In the Features section, the Journal showcases interviews with practitioners—that is, activist leaders—on the genesis and meaning of their protests. These leaders hail from Lebanon, Sudan, Xinjiang, Zimbabwe, and the Standing Rock Indian Reservation. This issue contains interviews with Rushan Abbas on the Uyghur plight, Mayada Hassanain on Sudan, Evan Mawarire on Zimbabwe, David Archambault II on Standing Rock and Indigenous rights, and Assaad Thebian on Lebanon.
An innovation for this issue is a space reserved for the showcase of the practice of protest and international affairs. The Journal features perspectives from Marco Rubio and Joshua Wong on a global contest between democracy and authoritarianism, and the role of an international coalition in the preservation of individual rights and freedom.
Winners of student essay contests offer yet another distinct vantage point on the subject. Rhe-Anne Tan, a dual BA student from Columbia College and Sciences Po, argues that there is a hazard, despite protest, for the Papuans against the project of the unitary Indonesian state; and Jasmine Ong, from the Lee Kuan Yew School of Public Policy, examines the details of the Hong Kong protesters’ communications to identify effective and ineffective approaches. Casey Buckley, from Columbia Business School and the School of International and Public Affairs, reveals in photographs the lament of a seemingly fruitless protest in the United States.
We regret the perspectives left undiscussed in this issue.
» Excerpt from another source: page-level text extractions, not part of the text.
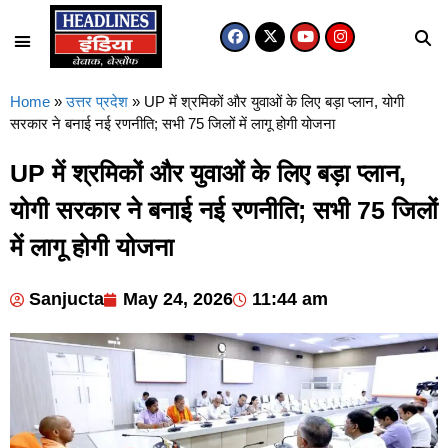
Home
»
उत्तर प्रदेश
»
UP में श्रमिकों और युवाओं के लिए बड़ा प्लान, योगी
सरकार ने बनाई नई रणनीति; सभी 75 जिलों में लागू होगी योजना
UP में श्रमिकों और युवाओं के लिए बड़ा प्लान,
योगी सरकार ने बनाई नई रणनीति; सभी 75 जिलों
में लागू होगी योजना
Sanjucta
May 24, 2026
11:44 am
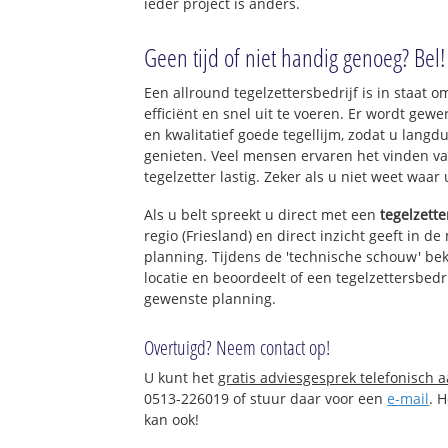
ieder project is anders.
Geen tijd of niet handig genoeg? Bel!
Een allround tegelzettersbedrijf is in staat o
efficiënt en snel uit te voeren. Er wordt ge
en kwalitatief goede tegellijm, zodat u langd
genieten. Veel mensen ervaren het vinden va
tegelzetter lastig. Zeker als u niet weet waar
Als u belt spreekt u direct met een
tegelzette
regio (Friesland) en direct inzicht geeft in d
planning. Tijdens de 'technische schouw' bek
locatie en beoordeelt of een tegelzettersbedr
gewenste planning.
Overtuigd? Neem contact op!
U kunt het
gratis adviesgesprek telefonisch 
0513-226019 of stuur daar voor een
e-mail
. 
kan ook!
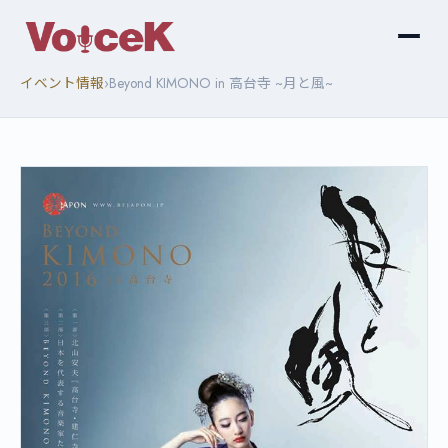
›
イベント情報
Beyond KIMONO in 高台寺 ~月と風~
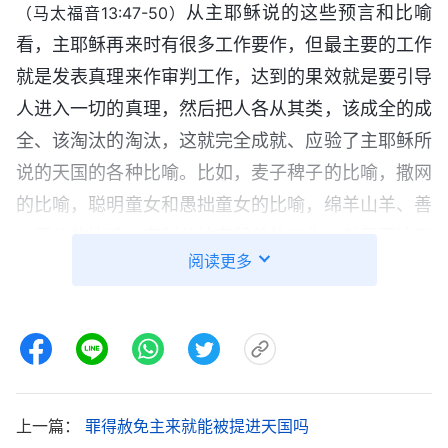
从主耶稣说的这些预言和比喻
（马太福音13:47-50）
看，主耶稣再来时有很多工作要作，但最主要的工作
就是发表真理来作审判工作，达到的果效就是要引导
人进入一切的真理，然后把人各从其类，该成全的成
全、该淘汰的淘汰，这就完全成就、应验了主耶稣所
说的天国的各种比喻。比如，麦子稗子的比喻，撒网
的比喻，聪明童女和愚拙童女的比喻，绵羊山羊、善
仆恶仆的比喻。审判从神家起首的工作，就是要达到
阅读更多
把麦子和稗子分开、善仆恶仆分开、喜爱真理的与吃
饼得饱的分开，聪明童女赴上羔羊婚筵被神成全得
着，愚拙童女因着不听神的声音而被撇弃落在灾难中
哀哭切齿，这就是借着审判工作将人都各从其类、赏
善罚恶，这就完全应验了《启示录》的预言：“
不义
上一篇：
罪得赦免主来就能被提进天国吗
的，叫他仍旧不义；污秽的，叫他仍旧污秽；为义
As this issue goes to print, Belarus is raging, and pro-feminist protests have emerged in Namibia and Bangladesh. Recent demonstrations in India and Russia, as well as perspectives on climate justice and labor rights movements, deserve the reader’s independent examination.
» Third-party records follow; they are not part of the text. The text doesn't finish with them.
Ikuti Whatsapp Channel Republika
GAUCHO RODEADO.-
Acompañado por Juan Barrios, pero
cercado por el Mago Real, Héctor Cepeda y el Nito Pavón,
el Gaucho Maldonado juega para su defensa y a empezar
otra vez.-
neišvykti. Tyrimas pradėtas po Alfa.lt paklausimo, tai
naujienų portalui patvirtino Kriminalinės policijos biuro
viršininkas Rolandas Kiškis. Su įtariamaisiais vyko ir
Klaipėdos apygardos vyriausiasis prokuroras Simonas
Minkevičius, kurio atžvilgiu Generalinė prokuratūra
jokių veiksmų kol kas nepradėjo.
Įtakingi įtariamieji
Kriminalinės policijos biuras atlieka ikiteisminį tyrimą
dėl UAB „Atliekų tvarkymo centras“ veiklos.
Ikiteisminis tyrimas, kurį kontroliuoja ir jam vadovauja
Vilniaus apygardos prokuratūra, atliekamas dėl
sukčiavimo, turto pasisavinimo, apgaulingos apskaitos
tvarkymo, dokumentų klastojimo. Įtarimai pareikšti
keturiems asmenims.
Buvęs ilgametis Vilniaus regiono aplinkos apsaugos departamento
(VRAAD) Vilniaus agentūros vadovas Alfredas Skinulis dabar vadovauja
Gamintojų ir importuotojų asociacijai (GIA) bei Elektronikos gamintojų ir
We are fortunate that this issue will be alive after publication, with the discussions reflected in these pages stimulating and catalyzing bodies of knowledge. The Journal’s online edition will complement this issue, in light of both the pandemic and the pace of developments in the realm of protests and social movements. Essays, Arguments, and correspondence on this topic are welcome and encouraged.